Tras una incursión por distintos foros de internet (de esos que abogan por la crianza natural, el colecho, y la lactancia materna hasta que el niño se destete solo, de los que hablaré otro día), resulta que el método Estivill, científicamente probado, podría ser el causante (según otros tantos estudios igual de científicamente probados) de todo tipo de traumas de funestas consecuencias para el desarrollo infantil. ¿De verdad un bebé puede quedar traumatizado de por vida porque sus padres lo dejen llorar un rato en la cuna? No lo tengo muy claro. Si uno aplica ese tipo de entrenamiento (casi adiestramiento) para enseñar a dormir a un niño, no hay nada que obligue a pensar que vaya a quedar traumatizado.

Sin embargo, tampoco pienso que sea bueno hacerlo. De hecho, yo no lo hago. ¿Y por qué? No creo que algo tan sutil y complejo como la educación de los niños pueda resolverse apelando sólo al paradigma salud/enfermedad, normal/patológico. Los niños viven y crecen a través de experiencias que son más o menos ricas, más o menos placenteras, y que irán forjando, a lo largo del tiempo, sus deseos y su carácter. Es evidente que todas las acciones que el doctor Estivill proscribe son placenteras para el niño, y por eso los padres tienen tendencia a realizarlas; también es cierto que poco a poco tendrán que ir eliminándolas, a lo cual el niño se resistirá, lo que podría ser una fuente de conflictos. ¿Consiste la educación en evitar los conflictos? ¿Es mejor para un bebé no haber sentido nunca el placer de dormirse sobre el pecho de su madre, o haber vivido esa experiencia y verse privado de ella más tarde?

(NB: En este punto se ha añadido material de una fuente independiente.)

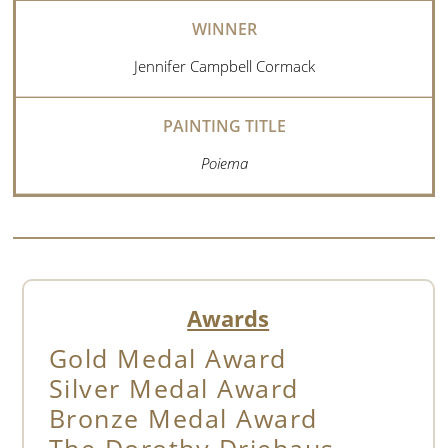
Jennifer Campbell Cormack
Poiema
Awards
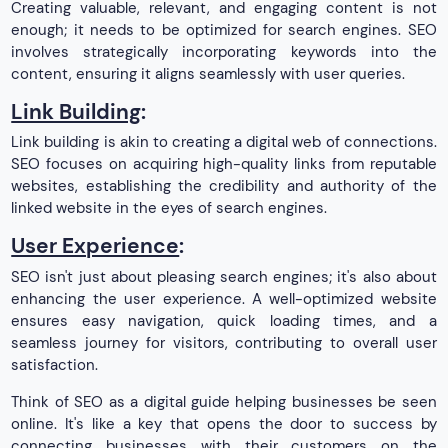
Creating valuable, relevant, and engaging content is not
enough; it needs to be optimized for search engines. SEO
involves strategically incorporating keywords into the
content, ensuring it aligns seamlessly with user queries.
Link Building
:
Link building is akin to creating a digital web of connections.
SEO focuses on acquiring high-quality links from reputable
websites, establishing the credibility and authority of the
linked website in the eyes of search engines.
User Experience
:
SEO isn't just about pleasing search engines; it's also about
enhancing the user experience. A well-optimized website
ensures easy navigation, quick loading times, and a
seamless journey for visitors, contributing to overall user
satisfaction.
Think of SEO as a digital guide helping businesses be seen
online. It's like a key that opens the door to success by
connecting businesses with their customers on the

No amamantar elimina, en gran medida, el problema del destete, así como no acariciar, besar ni dar la mano a un niño en su cuna lo hará sin duda más independiente a una edad más temprana. ¿Pero es eso lo que queremos?

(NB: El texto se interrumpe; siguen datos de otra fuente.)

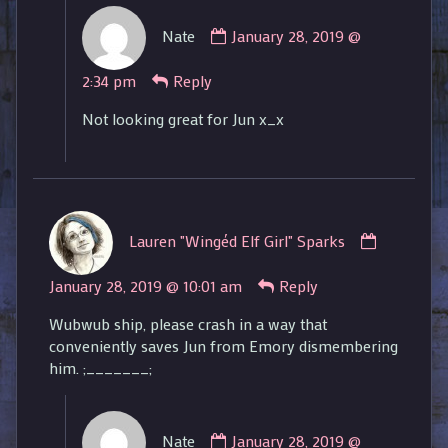
Comment
Nate
January 28, 2019 @
by
Nate
2:34 pm
Reply
published
on
Not looking great for Jun x_x
Comment
Lauren "Wingéd Elf Girl" Sparks
by
Lauren
January 28, 2019 @ 10:01 am
Reply
"Wingéd
Elf
Wubwub ship, please crash in a way that
Girl"
conveniently saves Jun from Emory dismembering
Sparks
him. ;_______;
published
on
Comment
Nate
January 28, 2019 @
by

No me resulta fácil responder a esas preguntas, pero todas ellas me conducen a pensar en el intenso placer que sentía de niña colándome por las mañanas en la cama de mis padres. Recuerdo con nitidez el calor de mi madre. Me acuerdo, también, de las noches en que, durmiendo sola, ansiaba más que nada en el mundo que mi padre o mi madre se acostaran a mi lado y, como no era posible, me invadía el deseo de crecer y de encontrar a alguien para que me hiciera compañía en aquellas noches solitarias. Aún ahora, a menudo me cuesta dormir cuando el padre de Gabriele no está a mi lado. ¿No es bueno infundir a un niño ese deseo? ¿No es aconsejable mostrarle, en el principio remoto de su vida, que el momento de dormir puede estar lleno de calor y susurros y caricias? Es, sin duda, algo más arriesgado que seguir el método Estivill, dará lugar a mayores conflictos. ¿Pero no queremos enseñar a nuestros niños que en la vida, a menudo, merece la pena arriesgarse? Recuerdo ahora una frase de Hölderlin: “Allí donde está el peligro puede estar, también, la salvación”.